Tiga hari kemudian sup rumput laut itu tidak pernah ada disana.
Mingyu baru mengetahuinya pagi ini dari Paman Byun bahwa kedua orangtuanya sedang melakukan perjalanan bisnis ke California sejak dua hari yang lalu. Lelaki paruh baya itu mengatakan padanya pada menit kedua setelah ia mendatangi ruang makanㅡritual paginya tatkala ia berulang tahun.
Lima menit yang lalu bola mata Mingyu masih berbinar, jelalatan mencari semangkuk sup hangat yang biasanya tersaji di meja makan. Ia sedikit kecewa ketika tidak melihat apapun diatas meja berbahan kayu tersebut. Tapi ia meyakini akan mendapatkan sup-nya hari ini. Mungkin sepulangnya dari kampus, atau pada sore hari menjelang malam. Ini bukan kali pertama ibunya pergi di hari ulang tahunnya. Tetapi perempuan itu selalu menjamin Kim Mingyu akan mendapatkan sup rumput lautnya pada hari yang sama.
Namun sinar matanya kemudian meredup ketika Paman Byun tua itu datang dan berkata bahwa kedua orangtuanya akan berada di California hingga minggu depan. Ini artinya tidak ada sup rumput laut untuk tahun ini. Dan ini kali pertama baginya semenjak dua puluh dua tahun ia hidup.
Lelaki bermarga Byun itu tidak dapat berbuat banyak ketika melihat Mingyu yang memilih menyingkir dari ruang makan dengan langkah gontai. Ia tahu hubungan antara orangtua dan anak itu tidak terjalin dengan cukup baik. Selama lima belas tahun ia bekerja disana, tidak pernah sekalipun ia melihat Mingyu tertawa lepas bersama kedua orangtuanya. Semuanya terasa dingin dan sepi. Ia tidak dapat berbuat apa-apa selain terkadang menepuk pelan bahu anak majikannya itu sebagai penyemangat. Namun kali ini, Paman Byun tidak melakukan apapun. Ia lebih memilih mendiamkan saja lelaki tinggi itu. Ia tahu, Mingyu hanya butuh waktu untuk sendiri.
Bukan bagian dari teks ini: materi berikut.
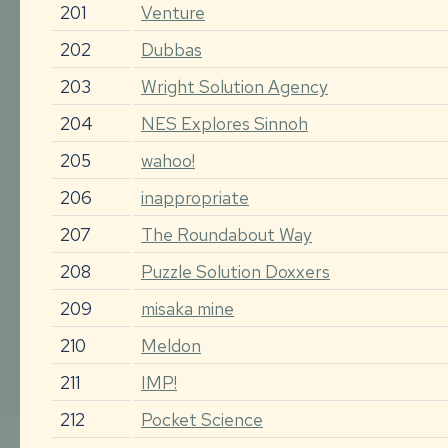
201
Venture
202
Dubbas
203
Wright Solution Agency
204
NES Explores Sinnoh
205
wahoo!
206
inappropriate
207
The Roundabout Way
208
Puzzle Solution Doxxers
209
misaka mine
210
Meldon
211
IMP!
212
Pocket Science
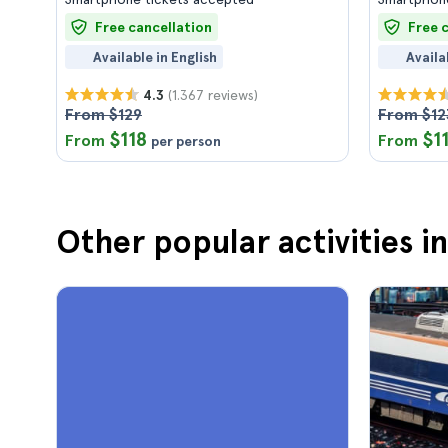
Free cancellation
Free 
Available in English
Availa
(1.367 reviews)
4.3
From $129
From $12
$118
$1
From
From
per person
Other popular activities i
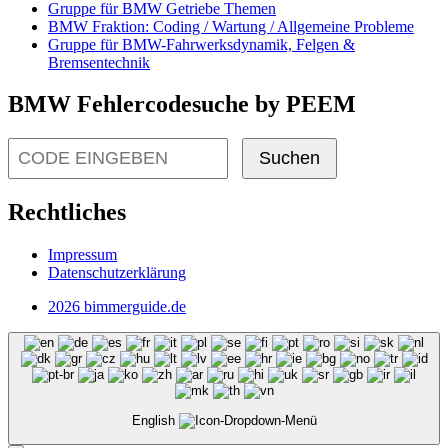
Gruppe für BMW Getriebe Themen
BMW Fraktion: Coding / Wartung / Allgemeine Probleme
Gruppe für BMW-Fahrwerksdynamik, Felgen &
Bremsentechnik
BMW Fehlercodesuche by PEEM
Suchen
Rechtliches
Impressum
Datenschutzerklärung
2026 bimmerguide.de
English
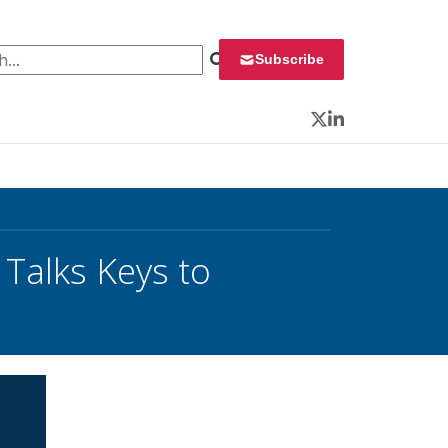
 for:
Subscribe
Twitter
LinkedIn
Talks Keys to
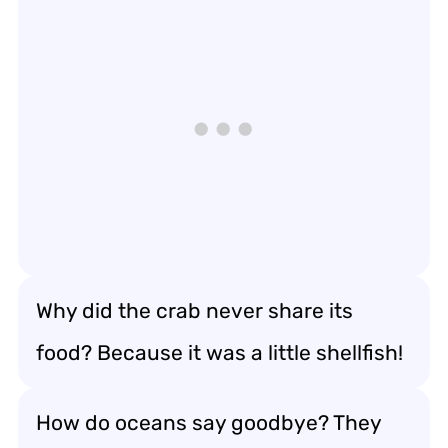
Why did the crab never share its
food? Because it was a little shellfish!
How do oceans say goodbye? They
Mingyu berjalan lemas memasuki kamarnya. Ia segera merebahkan diri pada kasurnya sesaat setelah menutup pelan pintu kamarnya. Tidak ada yang ia lakukan. Hanya berbaring sembari memeluk gulingnya. Ia kemudian teringat pada percakapan dengan ibunya tiga hari yang lalu. Juga bagaimana ibunya mengelus lembut pada pucuk kepalanya.
Mingyu seperti dinaikkan, lalu dijatuhkan dari bagian langit paling atas. Menurutnya ibunya tidak perlu berjanji apapun padanya kalau pada akhirnya tidak dapat menepatinya. Untuk apa ucapan manis itu? Untuk apa usapan lembut itu? Semua tidak ada artinya bagi Mingyu. Perempuan itu bahkan sama sekali tidak mengiriminya pesan atau apapun, meskipun memang bukan berarti perempuan itu selalu mengiriminya pesan.
Mingyu kemudian menatap nanar pada dinding berwarna pastel yang berada di seberang kasurnya. Disana tergantung portrait dirinya, yang dilukis dengan cat akrilik berwarna-warni. Saat itu ulang tahunnya yang ke dua belas. Seperti keajaiban, ibunya menghadiahinya lukisan selain semangkuk sup rumput laut. Dalam kanvas berukuran tiga puluh senti itu, ia melihat dirinya tersenyum. Menggunakan toga biru untuk kelulusannya pada bangku sekolah dasar. Sepuluh tahun yang lalu itu, Mingyu belum mengerti apapun. Dipikirannya orangtuanya terlalu sibuk bekerja hingga terkadang melupakannya. Sampai dua tahun kemudian ia bertengkar dengan Seokmin dan mendengar bagaimana ia tidak diinginkan oleh orang tuanya dari mulut sepupunya itu.
Mingyu mengeratkan pelukannya pada guling empuk berisi kapas tersebut. Diperlakukan bertahun-tahun oleh orangtuanya seperti ini, seharusnya ia mulai terbiasa. Dan sudah sewajarnya ia menguatkan hatinya ketika tidak melihat senyum ayahnya ketika hari pengumuman nilai, juga seperti saat ini, ketika ia tidak mendapatkan sup rumput lautnya.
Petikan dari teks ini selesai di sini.